Items listed in a dataset:
=== Section Start ===
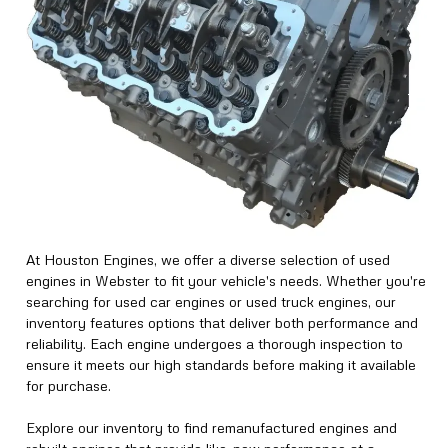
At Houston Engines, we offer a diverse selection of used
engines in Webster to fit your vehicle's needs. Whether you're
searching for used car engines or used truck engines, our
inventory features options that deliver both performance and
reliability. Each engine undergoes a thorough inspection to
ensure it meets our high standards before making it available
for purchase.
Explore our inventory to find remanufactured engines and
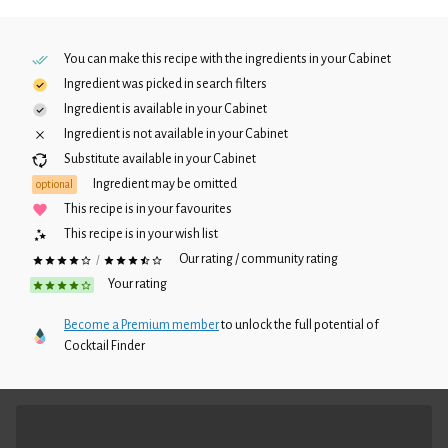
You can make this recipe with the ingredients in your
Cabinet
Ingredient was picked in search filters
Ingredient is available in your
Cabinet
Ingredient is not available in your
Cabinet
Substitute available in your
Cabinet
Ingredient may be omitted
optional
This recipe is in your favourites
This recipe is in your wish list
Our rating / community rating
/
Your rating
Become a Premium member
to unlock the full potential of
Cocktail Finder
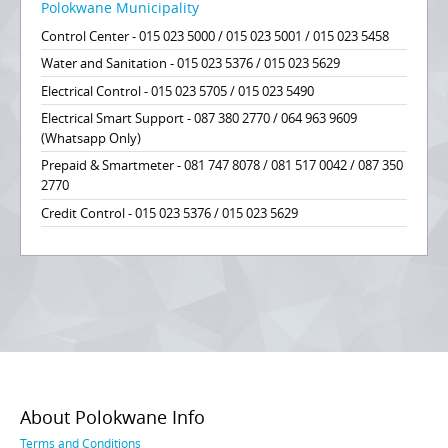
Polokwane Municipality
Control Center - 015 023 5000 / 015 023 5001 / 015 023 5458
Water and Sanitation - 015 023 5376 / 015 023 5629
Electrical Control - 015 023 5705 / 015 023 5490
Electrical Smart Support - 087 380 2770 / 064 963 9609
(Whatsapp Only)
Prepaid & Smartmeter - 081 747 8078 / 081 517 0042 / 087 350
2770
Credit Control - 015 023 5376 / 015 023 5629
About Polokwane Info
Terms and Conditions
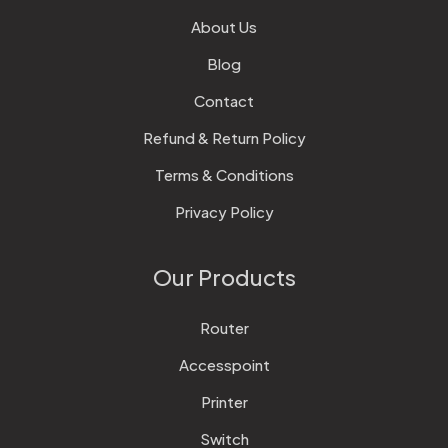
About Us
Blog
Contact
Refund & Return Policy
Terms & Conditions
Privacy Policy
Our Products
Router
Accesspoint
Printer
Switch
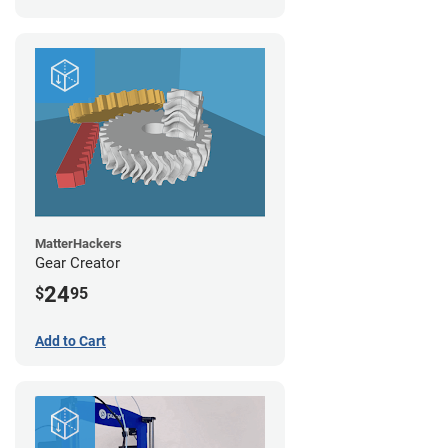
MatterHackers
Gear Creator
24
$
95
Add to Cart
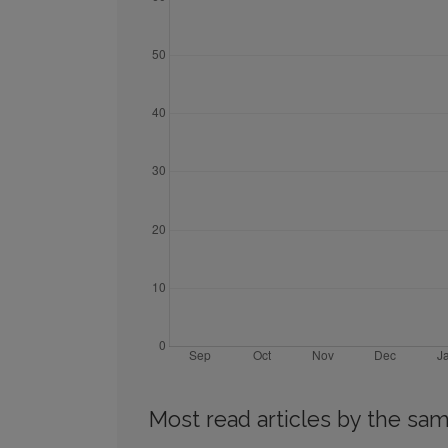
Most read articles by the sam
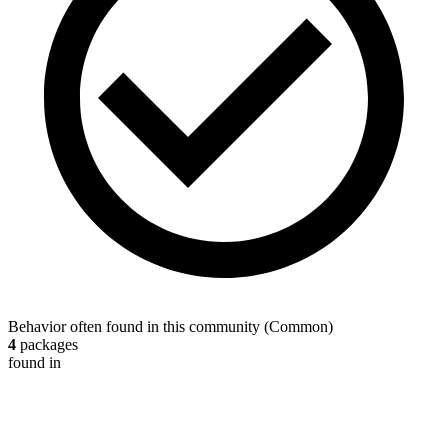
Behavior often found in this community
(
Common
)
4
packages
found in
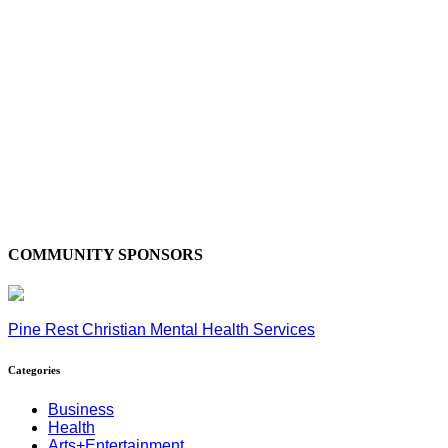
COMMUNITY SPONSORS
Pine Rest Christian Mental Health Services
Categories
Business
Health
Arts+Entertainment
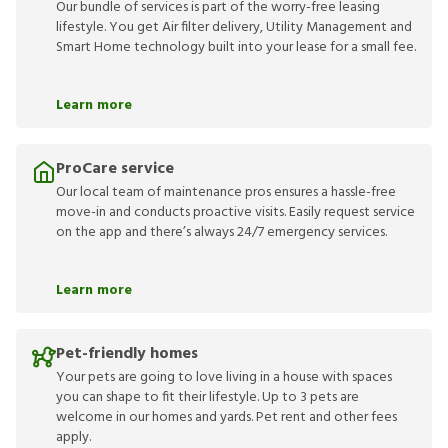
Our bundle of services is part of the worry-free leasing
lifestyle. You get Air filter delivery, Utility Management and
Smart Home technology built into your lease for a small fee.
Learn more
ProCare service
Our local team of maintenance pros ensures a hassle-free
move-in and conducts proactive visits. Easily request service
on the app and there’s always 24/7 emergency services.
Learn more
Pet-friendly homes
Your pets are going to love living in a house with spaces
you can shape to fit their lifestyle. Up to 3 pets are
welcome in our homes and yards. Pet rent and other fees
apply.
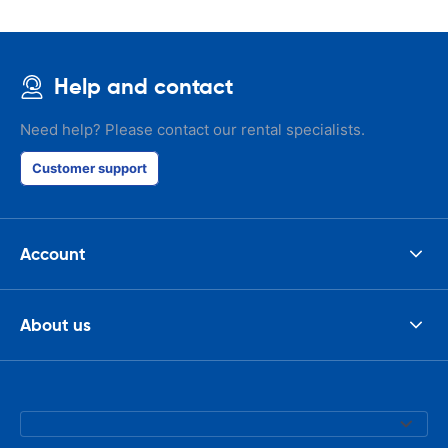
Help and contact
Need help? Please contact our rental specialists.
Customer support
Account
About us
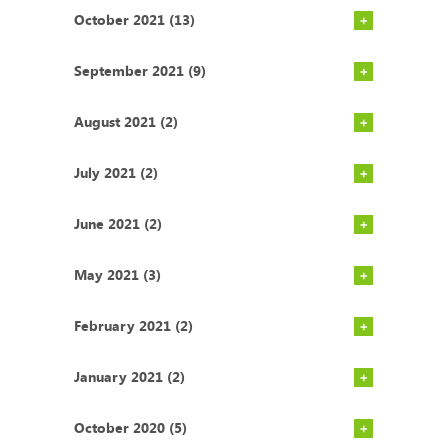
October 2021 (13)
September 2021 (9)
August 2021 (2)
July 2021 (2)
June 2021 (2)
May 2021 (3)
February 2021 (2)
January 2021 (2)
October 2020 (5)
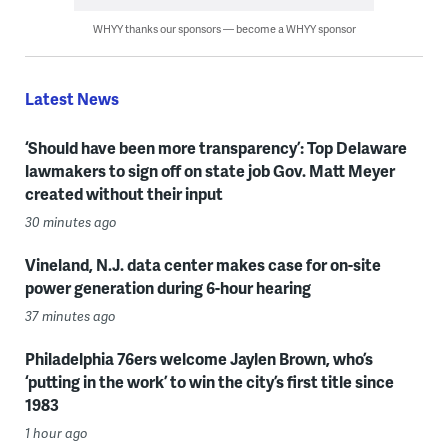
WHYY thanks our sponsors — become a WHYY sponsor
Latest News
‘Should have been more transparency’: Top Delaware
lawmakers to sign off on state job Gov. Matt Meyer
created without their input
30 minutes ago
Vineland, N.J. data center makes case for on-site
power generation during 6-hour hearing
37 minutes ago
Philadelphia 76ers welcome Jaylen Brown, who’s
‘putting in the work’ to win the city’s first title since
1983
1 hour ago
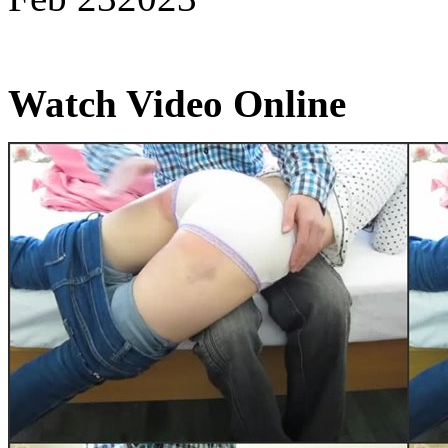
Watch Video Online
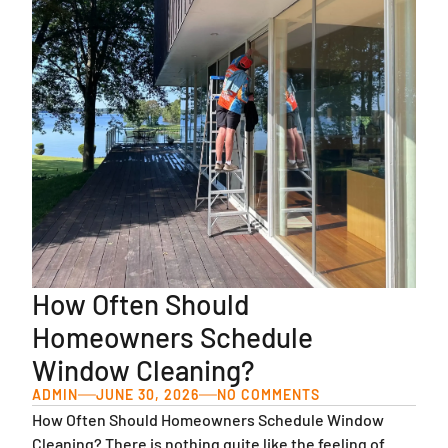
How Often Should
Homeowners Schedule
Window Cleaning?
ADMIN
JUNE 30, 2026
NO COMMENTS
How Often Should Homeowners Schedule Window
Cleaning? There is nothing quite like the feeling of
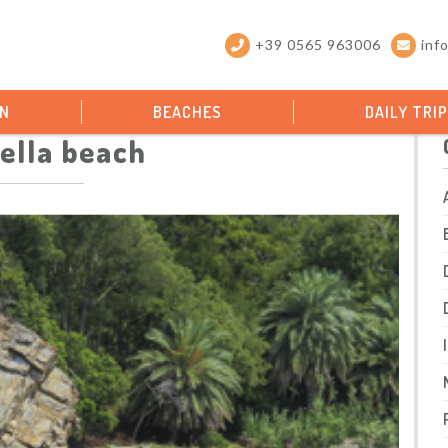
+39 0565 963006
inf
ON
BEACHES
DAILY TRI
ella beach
=== Section End ===
§ Exercise objective
In the records above, find the line with "Our Products" and the line with "Need help? Please"; please transcribe exactly those two lines and all lines between them, omitting any picture.

§ Reply
Our Products
Router
Accesspoint
Printer
Switch
MatterHackers
Gear Creator
24
$
95
Add to Cart
Most read articles by the sam
Behavior often found in this community
(
Common
)
4
packages
found in
COMMUNITY SPONSORS
Pine Rest Christian Mental Health Services
Categories
Business
Health
Arts+Entertainment
Our bundle of services is part of the worry-free leasing
lifestyle. You get Air filter delivery, Utility Management and
Smart Home technology built into your lease for a small fee.
Learn more
ProCare service
Our local team of maintenance pros ensures a hassle-free
move-in and conducts proactive visits. Easily request service
on the app and there’s always 24/7 emergency services.
Learn more
Pet-friendly homes
Your pets are going to love living in a house with spaces
you can shape to fit their lifestyle. Up to 3 pets are
welcome in our homes and yards. Pet rent and other fees
apply.
Help and contact
Need help? Please contact our rental specialists.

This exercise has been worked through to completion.